The Year Without Michael by Susan Beth Pfeffer – Book Review

No child has ever been considered to have held a marriage together, much less saved what constitutes the entire family unit. It is true that people have remained bound by the contract and remained within the same walls. for the sake of the children. But marriage was doomed if each partner’s love, care, and respect for the other disintegrated in the flames of passionate self-interest to the exclusion of the other. Jody became the staple of stability whose barbed spikes pricked the pride of mother and father in an attempt to save what was bound to hell in a basket. She lost a brother, but saved a family thanks to her unique ability to separate herself from the problem that threatened to destroy the family unit, but ultimately, through her efforts and perseverance, kept it together as originally intended. in marriage.

Linda and Tom Chapman took a breather from each other to think about what should have been thought throughout the marital relationship. Jody, the eldest of three children, survived a myriad of hardships with a father who seemed unusually anti-parental; a mother whose temper, bias, anger, and disappointment with her own feelings of failure as a mother and wife distorted her sense of values ​​to the point of her insanity; a younger sister, Kay, whose self-interest in hers grew to uncommon cosmic proportions; and a brother among them, Michael, who disappeared without a trace forever. Will this family be able to remain intact under the pressure of a society that empathized with them but remained distant from what they feared might happen to them? Jody soaked up most of the barrage of curious questioners in high school, while Kay became something of a celebrity in high school. Kaye was determined that her older brother was already dead; Jody refused to give up hope; Linda became obsessed with her fanatical denial; and Tom did practically nothing.

The story poignantly indicates the linearly emerging elements of tragedy: shock, denial, anger, resentment, and finally acceptance or resignation. Members of the Chapman family engage these emotions to varying degrees of intensity throughout the story, a believable involvement that pushes them to the brink of annihilation. No marriage is perfect, but some effort should be made to ensure that vows of devotion to one another through thick and thin are honored even when the temptations to avoid or evade them are overwhelming.

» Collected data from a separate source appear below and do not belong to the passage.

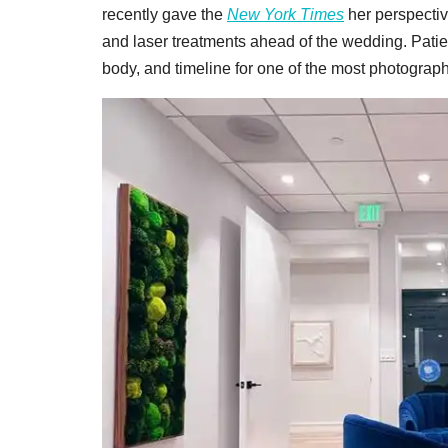
recently gave the
New York Times
her perspectiv
and laser treatments ahead of the wedding. Patie
body, and timeline for one of the most photograp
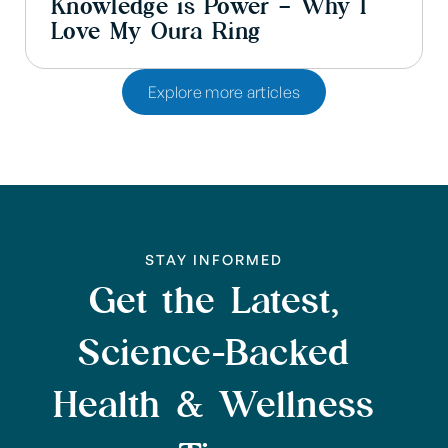
Knowledge is Power – Why I
Love My Oura Ring
Explore more articles
STAY INFORMED
Get the Latest,
Science-Backed
Health & Wellness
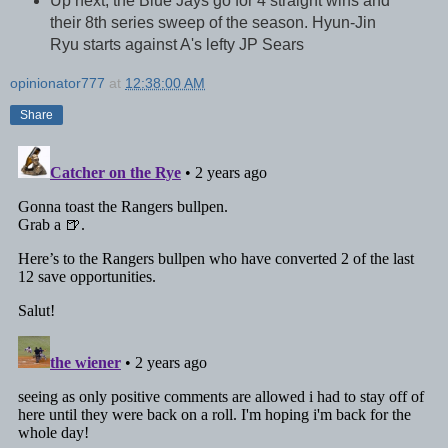
Up next, the Blue Jays go for 4 straight wins and
their 8th series sweep of the season. Hyun-Jin
Ryu starts against A's lefty JP Sears
opinionator777
at
12:38:00 AM
Share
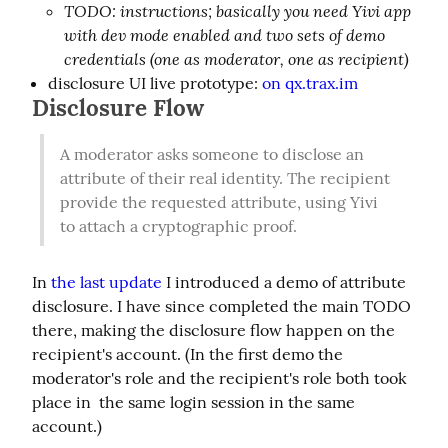
TODO: instructions; basically you need Yivi app
with dev mode enabled and two sets of demo
credentials (one as moderator, one as recipient)
disclosure UI live prototype:
on qx.trax.im
Disclosure Flow
A moderator asks someone to disclose an 
attribute of their real identity. The recipient 
provide the requested attribute, using Yivi 
to attach a cryptographic proof.
In 
the last update
 I introduced a demo of attribute 
disclosure. I have since completed the main TODO 
there, making the disclosure flow happen on the 
recipient's account. (In the first demo the 
moderator's role and the recipient's role both took 
place in  the same login session in the same 
account.)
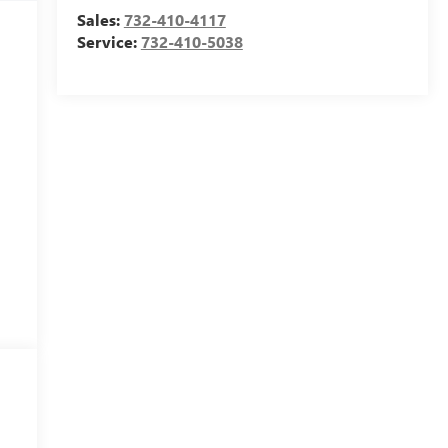
Sales:
732-410-4117
Service:
732-410-5038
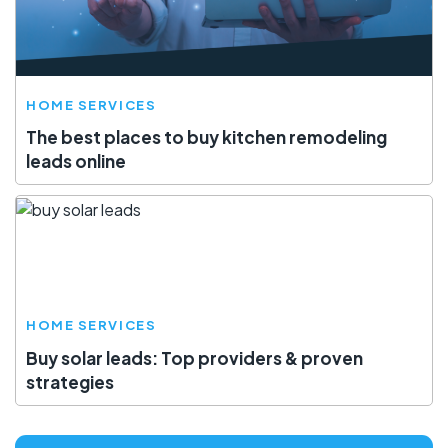
HOME SERVICES
The best places to buy kitchen remodeling
leads online
HOME SERVICES
Buy solar leads: Top providers & proven
strategies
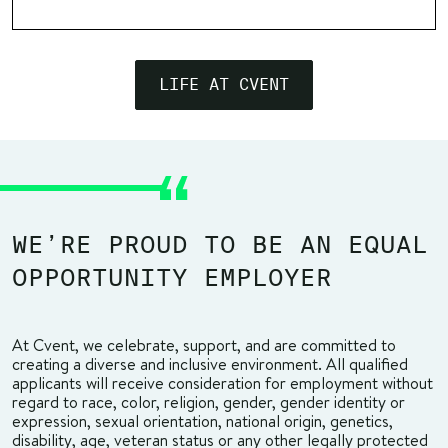
LIFE AT CVENT
WE’RE PROUD TO BE AN EQUAL
OPPORTUNITY EMPLOYER
At Cvent, we celebrate, support, and are committed to
creating a diverse and inclusive environment. All qualified
applicants will receive consideration for employment without
regard to race, color, religion, gender, gender identity or
expression, sexual orientation, national origin, genetics,
disability, age, veteran status or any other legally protected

The story is not just a revelation of a tragic episode that is per se very real; It is a metaphor that represents the incarnation of any tragedy, physical, mental or emotional, that can happen to a family and threaten its integrity.

Assessment: The story is written like a journal beginning with Michael’s disappearance and ending with the Chapman family forming a united front to remain a meaningful family in the face of incredible adversity. It charts the emotional levels of those who feel guilty of causing what is attributable to fate, chance, accident, negligence, or simply God’s will. There was no expected closure as the reader might have anticipated; but everything in life is not subject to closure, not even death for those who believe in the transience of mortal life before enduring the supposed eternity of immortality. Michael’s disappearance may well have been the chance event that saved siblings who might otherwise have perished at the helpless hands of confused parents.

Recommendation: Every middle and high school student could relate to the issues Jody was facing even on a personal level he had with her. boyfriend, Jim, who left her because he did not understand or willing to deal with what he considered abnormal behavior. It is a story that can help students reveal to themselves their sense of values.

teaching: The characters lend themselves to in-depth analysis by methods that investigate what they say and what they do to reveal their values. Students can equate their values ​​to those of any of the Chapman family, grandparents (on the father’s side, in this scenario), or peers with whom they are associated. They can also determine what steps they would take to prevent such an event from happening to them or to deal with it if it did.